Tão estranhos que nós somos
Saímos de casa com uma pontualidade britânica às 10:30 como sempre fazemos a cada manhã de domingo. Com movimentos mecânicos entramos no carro, sentas-te numa atitude machista ao volante, conduzes sempre que estamos os dois, mesmo que a viagem se faça no meu carro, eu já nem ligo, distraio-me com a companhia do rádio, mudando de estação emissora sempre que a melodia não me agrada.
Paras na pastelaria de sempre sem me perguntar se gostaria de me aventurar noutro espaço qualquer, sento-me na mesa do costume, virada para a rua habitual, só para me poder deixar aquecer pelo sol.
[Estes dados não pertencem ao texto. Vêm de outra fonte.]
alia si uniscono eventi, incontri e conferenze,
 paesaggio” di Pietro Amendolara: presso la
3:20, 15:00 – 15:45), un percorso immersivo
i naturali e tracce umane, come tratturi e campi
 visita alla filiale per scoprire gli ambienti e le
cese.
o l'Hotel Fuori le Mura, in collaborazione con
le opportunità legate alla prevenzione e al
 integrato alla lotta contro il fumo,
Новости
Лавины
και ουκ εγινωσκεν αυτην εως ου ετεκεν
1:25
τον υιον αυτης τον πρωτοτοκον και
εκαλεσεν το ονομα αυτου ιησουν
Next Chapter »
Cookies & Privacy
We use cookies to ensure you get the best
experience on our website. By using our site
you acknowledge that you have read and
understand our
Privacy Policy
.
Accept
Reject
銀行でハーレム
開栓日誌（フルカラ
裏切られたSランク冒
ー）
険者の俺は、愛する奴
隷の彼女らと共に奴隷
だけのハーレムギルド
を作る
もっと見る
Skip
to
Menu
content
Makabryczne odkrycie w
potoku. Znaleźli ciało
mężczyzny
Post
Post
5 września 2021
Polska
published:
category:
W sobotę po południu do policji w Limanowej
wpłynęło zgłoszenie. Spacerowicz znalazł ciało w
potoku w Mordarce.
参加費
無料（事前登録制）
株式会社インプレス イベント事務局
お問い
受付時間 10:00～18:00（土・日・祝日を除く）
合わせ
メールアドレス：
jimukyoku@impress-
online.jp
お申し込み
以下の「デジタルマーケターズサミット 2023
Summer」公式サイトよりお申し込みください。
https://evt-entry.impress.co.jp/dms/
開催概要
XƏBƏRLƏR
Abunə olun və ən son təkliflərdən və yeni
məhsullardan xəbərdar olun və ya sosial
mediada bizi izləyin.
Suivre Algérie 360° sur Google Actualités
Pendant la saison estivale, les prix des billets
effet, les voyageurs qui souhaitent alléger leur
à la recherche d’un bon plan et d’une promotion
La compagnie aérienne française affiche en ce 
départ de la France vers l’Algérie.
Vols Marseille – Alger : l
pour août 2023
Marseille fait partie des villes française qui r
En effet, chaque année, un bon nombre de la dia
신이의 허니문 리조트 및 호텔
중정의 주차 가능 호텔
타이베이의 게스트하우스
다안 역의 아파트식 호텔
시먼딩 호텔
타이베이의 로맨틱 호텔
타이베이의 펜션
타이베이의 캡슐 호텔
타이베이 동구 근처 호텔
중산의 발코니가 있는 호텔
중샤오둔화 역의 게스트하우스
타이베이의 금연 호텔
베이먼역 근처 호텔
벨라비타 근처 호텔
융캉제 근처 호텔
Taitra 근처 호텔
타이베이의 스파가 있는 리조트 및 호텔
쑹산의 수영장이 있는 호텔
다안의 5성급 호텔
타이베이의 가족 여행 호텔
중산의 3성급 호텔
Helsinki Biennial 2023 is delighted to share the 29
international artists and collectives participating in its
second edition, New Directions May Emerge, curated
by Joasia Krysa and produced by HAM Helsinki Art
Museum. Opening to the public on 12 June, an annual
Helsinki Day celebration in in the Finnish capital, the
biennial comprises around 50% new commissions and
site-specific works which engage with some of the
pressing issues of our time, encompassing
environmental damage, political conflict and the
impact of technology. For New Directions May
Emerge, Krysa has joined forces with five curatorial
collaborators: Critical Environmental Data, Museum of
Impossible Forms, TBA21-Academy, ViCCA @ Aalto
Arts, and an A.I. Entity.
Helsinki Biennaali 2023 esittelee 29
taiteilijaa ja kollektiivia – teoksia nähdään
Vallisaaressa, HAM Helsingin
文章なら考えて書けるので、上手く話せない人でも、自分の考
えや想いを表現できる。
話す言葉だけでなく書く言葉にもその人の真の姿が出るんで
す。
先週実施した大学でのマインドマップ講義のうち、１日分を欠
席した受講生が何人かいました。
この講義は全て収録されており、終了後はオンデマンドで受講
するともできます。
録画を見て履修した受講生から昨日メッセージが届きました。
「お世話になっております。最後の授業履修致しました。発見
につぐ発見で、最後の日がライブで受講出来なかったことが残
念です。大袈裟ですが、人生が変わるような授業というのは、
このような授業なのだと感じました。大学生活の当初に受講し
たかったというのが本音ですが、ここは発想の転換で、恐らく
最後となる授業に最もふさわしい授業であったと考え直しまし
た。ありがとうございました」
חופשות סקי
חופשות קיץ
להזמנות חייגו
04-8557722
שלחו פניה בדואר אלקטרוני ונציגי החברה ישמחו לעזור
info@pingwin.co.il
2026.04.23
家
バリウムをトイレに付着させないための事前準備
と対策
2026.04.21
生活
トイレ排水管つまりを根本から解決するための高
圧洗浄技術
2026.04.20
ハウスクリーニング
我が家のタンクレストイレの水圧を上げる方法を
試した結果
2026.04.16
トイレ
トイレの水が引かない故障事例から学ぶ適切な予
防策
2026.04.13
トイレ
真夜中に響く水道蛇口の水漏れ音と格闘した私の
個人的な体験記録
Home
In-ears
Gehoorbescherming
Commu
De olhos vidrados vejo numa tela gasta de cinema a vida a passar diante dos meus olhos… conheço de cor todos os nossos rituais, sei com uma certeza dolorosamente absurda todos os movimentos que vamos fazer, todas as palavras que vamos dizer.
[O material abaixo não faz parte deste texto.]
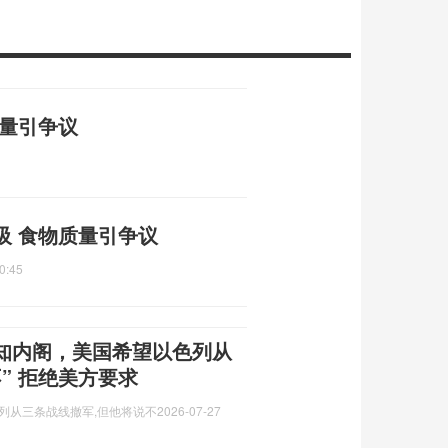
质量引争议
吸 食物质量引争议
0:45
知内阁，美国希望以色列从
” 拒绝美方要求
列从三条战线撤军,但他将说不
2026-07-27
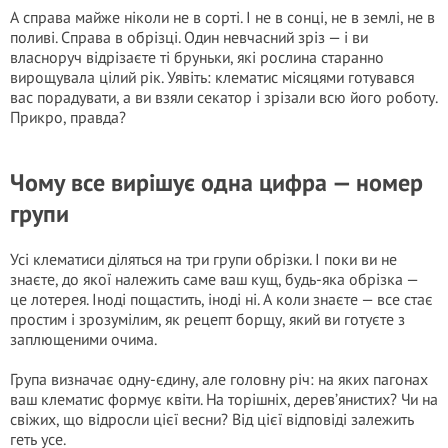
А справа майже ніколи не в сорті. І не в сонці, не в землі, не в
поливі. Справа в обрізці. Один невчасний зріз — і ви
власноруч відрізаєте ті бруньки, які рослина старанно
вирощувала цілий рік. Уявіть: клематис місяцями готувався
вас порадувати, а ви взяли секатор і зрізали всю його роботу.
Прикро, правда?
Чому все вирішує одна цифра — номер
групи
Усі клематиси діляться на три групи обрізки. І поки ви не
знаєте, до якої належить саме ваш кущ, будь-яка обрізка —
це лотерея. Іноді пощастить, іноді ні. А коли знаєте — все стає
простим і зрозумілим, як рецепт борщу, який ви готуєте з
заплющеними очима.
Група визначає одну-єдину, але головну річ: на яких пагонах
ваш клематис формує квіти. На торішніх, дерев’янистих? Чи на
свіжих, що відросли цієї весни? Від цієї відповіді залежить
геть усе.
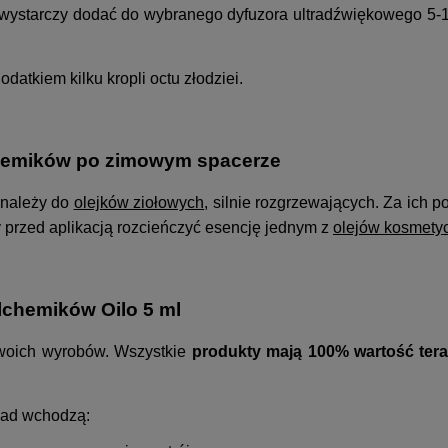
ystarczy dodać do wybranego dyfuzora ultradźwiękowego 5-10 kr
odatkiem kilku kropli octu złodziei.
chemików po zimowym spacerze
 należy do
olejków ziołowych
, silnie rozgrzewających. Za ich 
 przed aplikacją rozcieńczyć esencję jednym z
olejów kosmety
lchemików Oilo 5 ml
 swoich wyrobów. Wszystkie
produkty mają 100% wartość ter
kład wchodzą:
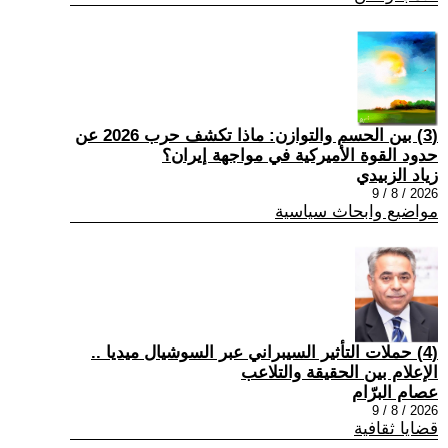
(3) بين الحسم والتوازن: ماذا تكشف حرب 2026 عن
حدود القوة الأميركية في مواجهة إيران؟
زياد الزبيدي
2026 / 8 / 9
مواضيع وابحاث سياسية
(4) حملات التأثير السيبراني عبر السوشيال ميديا ..
الإعلام بين الحقيقة والتلاعب
عصام البرّام
2026 / 8 / 9
قضايا ثقافية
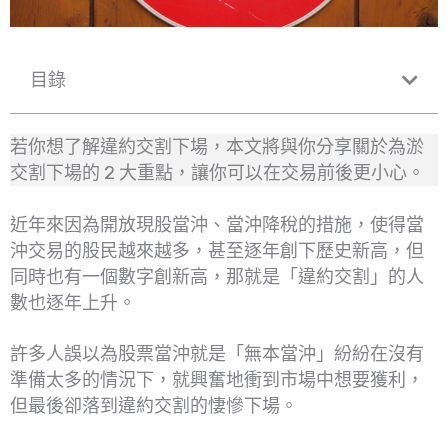
目錄
若你想了解違約交割下場，本文將與你分享關於為淤
交割下場的 2 大重點，讓你可以在交易前後更小心。
近年來因為開放現股當沖、當沖降稅的措施，使得當
沖交易的股民越來越多，甚至逐年創下歷史新高，但
同時也有一個數字創新高，那就是「違約交割」的人
數也逐年上升。
許多人誤以為股票當沖就是「無本當沖」紛紛在沒有
準備太多的情況下，就興奮地衝到市場中想要獲利，
但最後卻落到違約交割的悽慘下場。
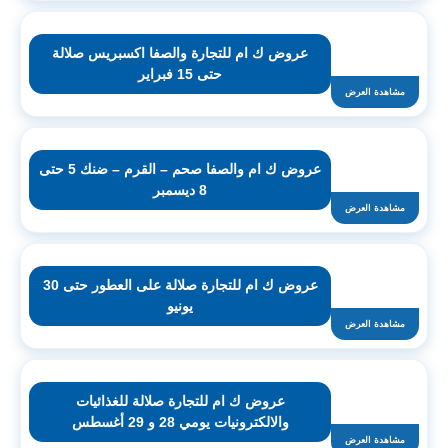
عروض ك ام للتجارة والصفا اكسبريس صلالة
حتى 15 فبراير
مشاهدة العرض
عروض ك ام والصفا صحم – القرم – ضنك 5 حتى
8 ديسمبر
مشاهدة العرض
عروض ك ام للتجارة صلالة على العطور حتى 30
يونيو
مشاهدة العرض
عروض ك ام للتجارة صلالة للغذائيات
والالكترونيات يومي 28 و 29 أغسطس
مشاهدة العرض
Vais pedir um café curto, em chávena fria, e um pastel de nata queimado, borrifado com canela. Pedes, como se eu não tivesse voz ou vontade própria, um chá de camomila para mim, desconhecendo que hoje em dia prefiro cidreira. Enquanto esperas, irás ler o jornal que saqueaste à mesa do lado. Começas a leitura pela página do desporto, saltitas pelos títulos da economia e vais ser interrompido pela vizinha do 5ºC que virá comprar pão, acompanhada pelo cão e tu vais aproveitar para brincar com ele. Enquanto as tuas mãos afagam o pelo do pastor alemão, recordo-me do tempo em que as tuas mãos tinham o poder de arrepiar a minha pele quando as sentia… Hoje, olho-as enrugadas, frias, distantes, incapazes de me provocar qualquer sensação. Subo o meu olhar das mãos aos olhos e não te reconheço… ou melhor, tens pouco do homem por quem um dia me apaixonei. Já não me fazes rir, talvez porque conheço as tuas piadas de cor e tu perdeste a capacidade de me surpreender com frases novas.
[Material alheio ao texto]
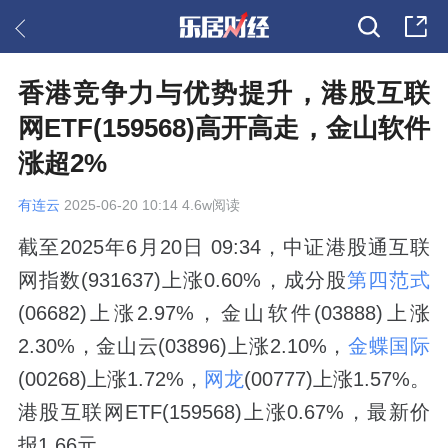
香港竞争力与优势提升，港股互联
网ETF(159568)高开高走，金山软件
涨超2%
有连云
2025-06-20 10:14 4.6w阅读
截至2025年6月20日 09:34，中证港股通互联
网指数(931637)上涨0.60%，成分股
第四范式
(06682)上涨2.97%，金山软件(03888)上涨
2.30%，金山云(03896)上涨2.10%，
金蝶国际
(00268)上涨1.72%，
网龙
(00777)上涨1.57%。
港股互联网ETF(159568)上涨0.67%，最新价
报1.66元。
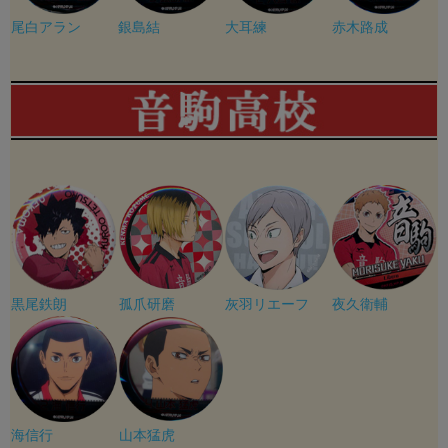
尾白アラン
銀島結
大耳練
赤木路成
黒尾鉄朗
孤爪研磨
灰羽リエーフ
夜久衛輔
海信行
山本猛虎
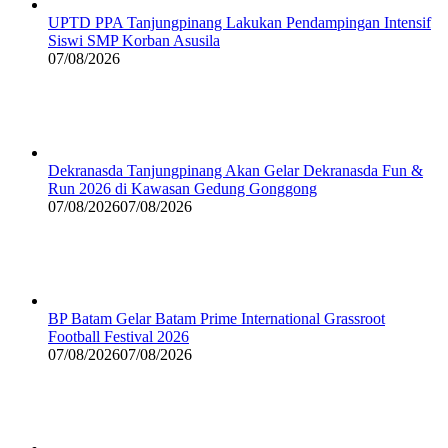
UPTD PPA Tanjungpinang Lakukan Pendampingan Intensif
Siswi SMP Korban Asusila
07/08/2026
Dekranasda Tanjungpinang Akan Gelar Dekranasda Fun &
Run 2026 di Kawasan Gedung Gonggong
07/08/2026
07/08/2026
BP Batam Gelar Batam Prime International Grassroot
Football Festival 2026
07/08/2026
07/08/2026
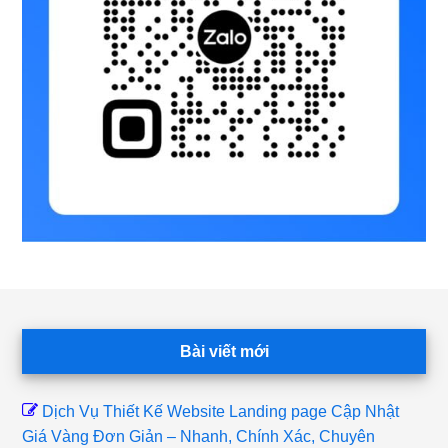
Footer
Bài viết mới
Dịch Vụ Thiết Kế Website Landing page Cập Nhật
Giá Vàng Đơn Giản – Nhanh, Chính Xác, Chuyên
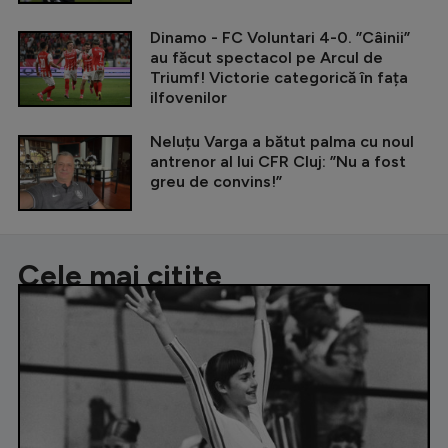
Dinamo - FC Voluntari 4-0. ”Câinii”
au făcut spectacol pe Arcul de
Triumf! Victorie categorică în fața
ilfovenilor
Neluțu Varga a bătut palma cu noul
antrenor al lui CFR Cluj: ”Nu a fost
greu de convins!”
Cele mai citite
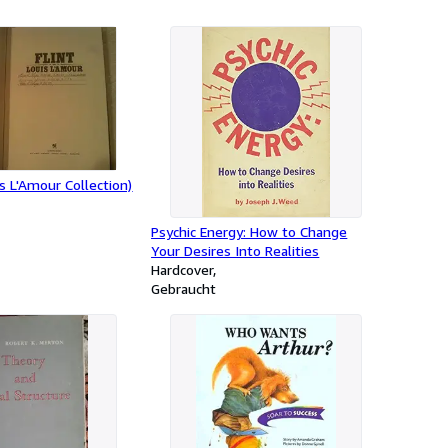
is L'Amour Collection)
Psychic Energy: How to Change
Your Desires Into Realities
Hardcover
Gebraucht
E quando os teus olhos regressam ao jornal, fito-te com um olhar longínquo e deixo-me vaguear tristemente. Tornámo-nos dois estranhos que coabitam no mesmo casulo. Tu sais de manhã para o consultório e vives uma felicidade novelesca com a tua secretária. Pensavas que eu não sabia? Sei, há muito que sei. Não consigo precisar quando o percebi, mas quando dei por isso há muito tempo que os teus beijos eram castos, os teus abraços eram fraternais e o meu corpo era invisível ao teu. Depois, foi só ver a forma como passaste a vestir roupas que são para homens com metade da tua idade, observar que gastas uma pequena fortuna em cremes antirrugas, que tudo à tua volta é anti age e que as horas extraordinárias que fazes a cada serão, se fazem acompanhar com o empenho da tua secretária.
Sabes o que é mais triste do que a traição? É a tua capacidade em me seres tão indiferente, é a minha frieza para não te sentir em mim, é o facto de seres uma vela apagada que há muito não ilumina a minha vida. Não me dói no corpo, nem na alma, muito menos na autoestima. O homem por quem me apaixonei aos 16 anos, que me fez mulher aos 18, com que me casei aos 21, o que me fez mãe aos 23 simplesmente já não existe, perdeu-se nesses caminhos empoeirados, tornou-se um adereço como qualquer outro lá de casa, e, fatalmente tornou-se cego à pessoa em que me transformei também.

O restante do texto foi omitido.